## [WHAT THE TASK ASKS]
Across the records, count every line that includes "государственной" and give the number by itself.

## [MATERIAL FOR THIS EXERCISE]
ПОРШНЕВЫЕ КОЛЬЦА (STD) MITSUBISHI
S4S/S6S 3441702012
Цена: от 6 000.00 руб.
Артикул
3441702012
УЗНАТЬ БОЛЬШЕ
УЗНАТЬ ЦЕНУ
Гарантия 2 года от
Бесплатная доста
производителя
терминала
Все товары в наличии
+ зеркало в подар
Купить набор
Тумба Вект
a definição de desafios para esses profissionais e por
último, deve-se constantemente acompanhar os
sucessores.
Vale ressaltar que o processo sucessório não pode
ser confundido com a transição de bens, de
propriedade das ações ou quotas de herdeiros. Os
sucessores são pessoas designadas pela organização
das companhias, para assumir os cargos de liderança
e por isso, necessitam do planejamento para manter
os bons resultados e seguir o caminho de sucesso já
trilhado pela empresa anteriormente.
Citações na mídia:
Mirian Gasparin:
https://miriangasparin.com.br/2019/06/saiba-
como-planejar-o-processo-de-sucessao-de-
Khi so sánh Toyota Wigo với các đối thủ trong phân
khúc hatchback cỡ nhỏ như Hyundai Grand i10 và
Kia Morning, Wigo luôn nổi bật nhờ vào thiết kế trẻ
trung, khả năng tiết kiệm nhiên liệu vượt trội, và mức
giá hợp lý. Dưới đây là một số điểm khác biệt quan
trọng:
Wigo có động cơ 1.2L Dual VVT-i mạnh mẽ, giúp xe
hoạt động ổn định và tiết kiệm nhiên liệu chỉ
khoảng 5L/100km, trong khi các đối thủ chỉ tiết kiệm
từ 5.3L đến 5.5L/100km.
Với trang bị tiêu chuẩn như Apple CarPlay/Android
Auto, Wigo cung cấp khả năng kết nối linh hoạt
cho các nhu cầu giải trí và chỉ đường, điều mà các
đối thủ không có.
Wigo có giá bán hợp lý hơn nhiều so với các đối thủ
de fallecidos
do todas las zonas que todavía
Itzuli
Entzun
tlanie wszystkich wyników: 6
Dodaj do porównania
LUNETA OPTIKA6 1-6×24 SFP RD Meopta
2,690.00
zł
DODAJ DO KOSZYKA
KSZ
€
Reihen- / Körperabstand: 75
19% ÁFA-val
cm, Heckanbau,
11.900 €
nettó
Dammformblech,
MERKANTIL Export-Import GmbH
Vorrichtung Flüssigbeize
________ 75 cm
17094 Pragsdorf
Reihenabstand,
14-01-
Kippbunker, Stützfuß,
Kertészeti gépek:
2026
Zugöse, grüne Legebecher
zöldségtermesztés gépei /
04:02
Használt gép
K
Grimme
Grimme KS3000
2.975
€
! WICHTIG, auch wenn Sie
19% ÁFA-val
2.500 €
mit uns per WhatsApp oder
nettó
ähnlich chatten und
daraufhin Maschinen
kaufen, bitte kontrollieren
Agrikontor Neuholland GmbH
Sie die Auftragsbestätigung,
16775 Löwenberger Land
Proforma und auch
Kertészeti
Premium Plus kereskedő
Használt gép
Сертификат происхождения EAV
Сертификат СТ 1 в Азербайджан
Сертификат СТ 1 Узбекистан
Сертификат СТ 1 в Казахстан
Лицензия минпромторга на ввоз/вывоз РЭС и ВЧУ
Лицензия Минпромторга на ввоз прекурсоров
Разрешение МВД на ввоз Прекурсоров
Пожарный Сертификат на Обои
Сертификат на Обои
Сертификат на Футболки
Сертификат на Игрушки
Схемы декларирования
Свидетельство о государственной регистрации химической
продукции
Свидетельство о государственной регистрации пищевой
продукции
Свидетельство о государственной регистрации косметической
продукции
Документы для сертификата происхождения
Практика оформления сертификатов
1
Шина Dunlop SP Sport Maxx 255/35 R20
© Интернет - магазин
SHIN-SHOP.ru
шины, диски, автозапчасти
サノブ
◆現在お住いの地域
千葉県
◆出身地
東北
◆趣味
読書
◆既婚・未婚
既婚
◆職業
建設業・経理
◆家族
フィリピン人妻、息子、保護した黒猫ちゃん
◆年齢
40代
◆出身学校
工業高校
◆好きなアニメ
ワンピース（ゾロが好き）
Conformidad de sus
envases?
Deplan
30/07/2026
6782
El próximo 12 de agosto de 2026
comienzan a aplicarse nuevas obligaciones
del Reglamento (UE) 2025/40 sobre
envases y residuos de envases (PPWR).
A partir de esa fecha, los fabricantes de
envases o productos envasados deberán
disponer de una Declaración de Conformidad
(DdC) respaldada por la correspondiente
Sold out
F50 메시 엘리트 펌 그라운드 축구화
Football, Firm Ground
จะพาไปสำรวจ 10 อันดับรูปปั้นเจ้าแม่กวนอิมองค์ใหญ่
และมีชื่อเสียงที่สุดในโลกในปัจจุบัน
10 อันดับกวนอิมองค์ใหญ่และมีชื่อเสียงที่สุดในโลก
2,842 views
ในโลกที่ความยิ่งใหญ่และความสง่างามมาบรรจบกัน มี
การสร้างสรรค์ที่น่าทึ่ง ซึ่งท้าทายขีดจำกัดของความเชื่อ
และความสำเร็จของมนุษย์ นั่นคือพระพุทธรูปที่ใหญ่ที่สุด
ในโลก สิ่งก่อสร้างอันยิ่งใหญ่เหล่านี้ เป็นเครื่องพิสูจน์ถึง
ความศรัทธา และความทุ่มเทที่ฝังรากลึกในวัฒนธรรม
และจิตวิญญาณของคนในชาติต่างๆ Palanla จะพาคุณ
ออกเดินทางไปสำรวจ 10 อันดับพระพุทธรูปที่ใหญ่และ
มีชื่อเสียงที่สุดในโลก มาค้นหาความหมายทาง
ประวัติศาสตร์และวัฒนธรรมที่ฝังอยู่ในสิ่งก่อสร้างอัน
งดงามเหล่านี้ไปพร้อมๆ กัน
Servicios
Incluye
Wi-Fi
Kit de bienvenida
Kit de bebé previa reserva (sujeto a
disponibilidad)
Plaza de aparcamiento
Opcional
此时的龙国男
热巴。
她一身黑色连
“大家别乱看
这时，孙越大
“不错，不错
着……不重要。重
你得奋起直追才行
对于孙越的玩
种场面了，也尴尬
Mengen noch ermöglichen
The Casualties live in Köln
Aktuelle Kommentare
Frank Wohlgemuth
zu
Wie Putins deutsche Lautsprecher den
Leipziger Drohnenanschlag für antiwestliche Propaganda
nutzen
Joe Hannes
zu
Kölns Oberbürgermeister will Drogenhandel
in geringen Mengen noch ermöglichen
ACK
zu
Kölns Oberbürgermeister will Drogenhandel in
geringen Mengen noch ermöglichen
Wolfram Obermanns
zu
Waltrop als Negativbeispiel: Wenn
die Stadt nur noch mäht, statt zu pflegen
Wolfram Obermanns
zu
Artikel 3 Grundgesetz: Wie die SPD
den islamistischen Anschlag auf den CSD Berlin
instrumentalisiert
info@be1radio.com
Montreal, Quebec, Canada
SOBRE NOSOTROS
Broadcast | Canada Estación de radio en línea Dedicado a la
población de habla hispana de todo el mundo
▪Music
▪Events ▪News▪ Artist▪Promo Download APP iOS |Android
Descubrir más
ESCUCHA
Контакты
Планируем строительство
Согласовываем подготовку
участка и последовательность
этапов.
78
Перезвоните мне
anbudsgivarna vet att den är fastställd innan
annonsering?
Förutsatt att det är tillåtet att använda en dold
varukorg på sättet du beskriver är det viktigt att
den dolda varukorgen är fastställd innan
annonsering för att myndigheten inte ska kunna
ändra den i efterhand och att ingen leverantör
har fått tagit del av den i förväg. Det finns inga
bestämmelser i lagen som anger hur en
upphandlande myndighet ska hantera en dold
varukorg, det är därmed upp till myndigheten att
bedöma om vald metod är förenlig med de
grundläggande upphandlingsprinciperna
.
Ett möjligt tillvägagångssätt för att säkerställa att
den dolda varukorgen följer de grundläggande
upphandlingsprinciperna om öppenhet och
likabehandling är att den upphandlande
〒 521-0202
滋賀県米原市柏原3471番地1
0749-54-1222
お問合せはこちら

## [PROBLEM SOLUTION]
3